BEGIN

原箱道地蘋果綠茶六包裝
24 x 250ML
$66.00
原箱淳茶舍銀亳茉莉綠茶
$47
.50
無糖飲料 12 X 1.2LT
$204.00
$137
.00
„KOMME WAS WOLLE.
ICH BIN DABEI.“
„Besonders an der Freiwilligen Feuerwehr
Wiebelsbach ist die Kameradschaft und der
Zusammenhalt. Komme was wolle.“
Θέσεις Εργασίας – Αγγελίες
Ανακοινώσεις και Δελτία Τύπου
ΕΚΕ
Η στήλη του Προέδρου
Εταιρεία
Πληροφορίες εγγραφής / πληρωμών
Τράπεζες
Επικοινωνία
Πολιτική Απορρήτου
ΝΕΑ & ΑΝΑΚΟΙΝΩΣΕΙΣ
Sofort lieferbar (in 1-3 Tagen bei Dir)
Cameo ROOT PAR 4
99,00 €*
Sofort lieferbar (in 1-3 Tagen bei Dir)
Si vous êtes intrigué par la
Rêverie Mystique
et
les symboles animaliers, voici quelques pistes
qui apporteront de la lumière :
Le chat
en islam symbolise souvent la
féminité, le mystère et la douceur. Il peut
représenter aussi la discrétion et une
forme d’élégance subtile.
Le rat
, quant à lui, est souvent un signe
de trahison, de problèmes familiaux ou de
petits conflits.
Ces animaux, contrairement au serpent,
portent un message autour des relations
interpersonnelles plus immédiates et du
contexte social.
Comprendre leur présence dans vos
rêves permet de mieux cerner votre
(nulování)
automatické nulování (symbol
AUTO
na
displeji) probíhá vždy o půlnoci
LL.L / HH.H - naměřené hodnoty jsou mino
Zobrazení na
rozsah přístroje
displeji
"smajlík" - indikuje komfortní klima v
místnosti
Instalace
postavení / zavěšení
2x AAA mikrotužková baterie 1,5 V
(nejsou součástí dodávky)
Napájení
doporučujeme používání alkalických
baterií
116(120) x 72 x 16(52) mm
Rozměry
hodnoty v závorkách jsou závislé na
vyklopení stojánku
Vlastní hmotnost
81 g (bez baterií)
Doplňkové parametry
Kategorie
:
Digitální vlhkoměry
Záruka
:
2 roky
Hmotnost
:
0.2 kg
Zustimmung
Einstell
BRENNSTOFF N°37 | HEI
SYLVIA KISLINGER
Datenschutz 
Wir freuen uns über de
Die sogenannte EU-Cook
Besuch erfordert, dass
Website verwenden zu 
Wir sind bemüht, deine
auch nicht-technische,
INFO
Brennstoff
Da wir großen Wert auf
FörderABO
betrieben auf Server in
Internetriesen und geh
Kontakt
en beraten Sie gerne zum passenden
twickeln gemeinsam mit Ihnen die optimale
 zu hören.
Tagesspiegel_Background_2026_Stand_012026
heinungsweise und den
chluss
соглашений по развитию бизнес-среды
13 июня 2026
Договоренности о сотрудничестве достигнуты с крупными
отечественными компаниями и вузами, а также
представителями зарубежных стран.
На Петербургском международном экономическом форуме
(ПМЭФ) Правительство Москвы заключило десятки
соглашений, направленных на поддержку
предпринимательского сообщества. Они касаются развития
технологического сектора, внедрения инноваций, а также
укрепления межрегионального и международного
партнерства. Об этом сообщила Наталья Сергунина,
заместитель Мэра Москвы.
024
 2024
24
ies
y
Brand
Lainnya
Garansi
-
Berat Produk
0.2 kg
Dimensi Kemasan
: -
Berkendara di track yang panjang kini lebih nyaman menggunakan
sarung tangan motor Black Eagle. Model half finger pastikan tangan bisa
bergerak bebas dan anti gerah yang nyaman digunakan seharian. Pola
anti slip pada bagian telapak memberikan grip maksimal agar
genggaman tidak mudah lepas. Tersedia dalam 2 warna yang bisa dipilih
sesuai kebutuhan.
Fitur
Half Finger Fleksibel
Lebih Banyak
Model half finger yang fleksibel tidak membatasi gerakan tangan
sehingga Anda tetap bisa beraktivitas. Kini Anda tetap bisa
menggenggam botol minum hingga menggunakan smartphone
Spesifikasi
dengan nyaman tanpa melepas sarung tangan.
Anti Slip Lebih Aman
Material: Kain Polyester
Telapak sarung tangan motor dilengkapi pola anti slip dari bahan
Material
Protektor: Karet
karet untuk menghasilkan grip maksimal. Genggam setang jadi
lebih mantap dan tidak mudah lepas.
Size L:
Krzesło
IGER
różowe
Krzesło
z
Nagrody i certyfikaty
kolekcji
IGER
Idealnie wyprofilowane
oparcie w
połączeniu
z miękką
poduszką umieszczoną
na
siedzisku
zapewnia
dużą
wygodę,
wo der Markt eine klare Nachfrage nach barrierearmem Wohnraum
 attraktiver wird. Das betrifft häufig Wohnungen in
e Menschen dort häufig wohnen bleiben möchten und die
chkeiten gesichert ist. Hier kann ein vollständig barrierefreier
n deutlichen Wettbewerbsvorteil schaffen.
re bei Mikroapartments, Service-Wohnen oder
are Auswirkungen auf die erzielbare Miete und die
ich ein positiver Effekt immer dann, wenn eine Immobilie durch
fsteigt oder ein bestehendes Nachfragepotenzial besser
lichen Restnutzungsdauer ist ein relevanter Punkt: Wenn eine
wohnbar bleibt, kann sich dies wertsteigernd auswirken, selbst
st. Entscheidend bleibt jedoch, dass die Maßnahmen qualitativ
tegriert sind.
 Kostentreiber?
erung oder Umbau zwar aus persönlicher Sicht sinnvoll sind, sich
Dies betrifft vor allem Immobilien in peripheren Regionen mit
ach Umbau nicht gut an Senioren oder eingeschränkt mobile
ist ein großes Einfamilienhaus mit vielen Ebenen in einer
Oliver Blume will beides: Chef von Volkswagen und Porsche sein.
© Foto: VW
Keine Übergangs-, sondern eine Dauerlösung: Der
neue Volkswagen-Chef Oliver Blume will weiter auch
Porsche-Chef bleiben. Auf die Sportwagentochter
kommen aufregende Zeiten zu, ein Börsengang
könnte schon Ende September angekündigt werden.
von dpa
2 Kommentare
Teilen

END

WHAT THE TASK ASKS: Your answer should be the exact lines above from the one with "bergerak bebas dan" through the one with "Material: Kain Polyester", both included, and nothing besides.

SOLUTION TO THE PROBLEM:
bergerak bebas dan anti gerah yang nyaman digunakan seharian. Pola
anti slip pada bagian telapak memberikan grip maksimal agar
genggaman tidak mudah lepas. Tersedia dalam 2 warna yang bisa dipilih
sesuai kebutuhan.
Fitur
Half Finger Fleksibel
Lebih Banyak
Model half finger yang fleksibel tidak membatasi gerakan tangan
sehingga Anda tetap bisa beraktivitas. Kini Anda tetap bisa
menggenggam botol minum hingga menggunakan smartphone
Spesifikasi
dengan nyaman tanpa melepas sarung tangan.
Anti Slip Lebih Aman
Material: Kain Polyester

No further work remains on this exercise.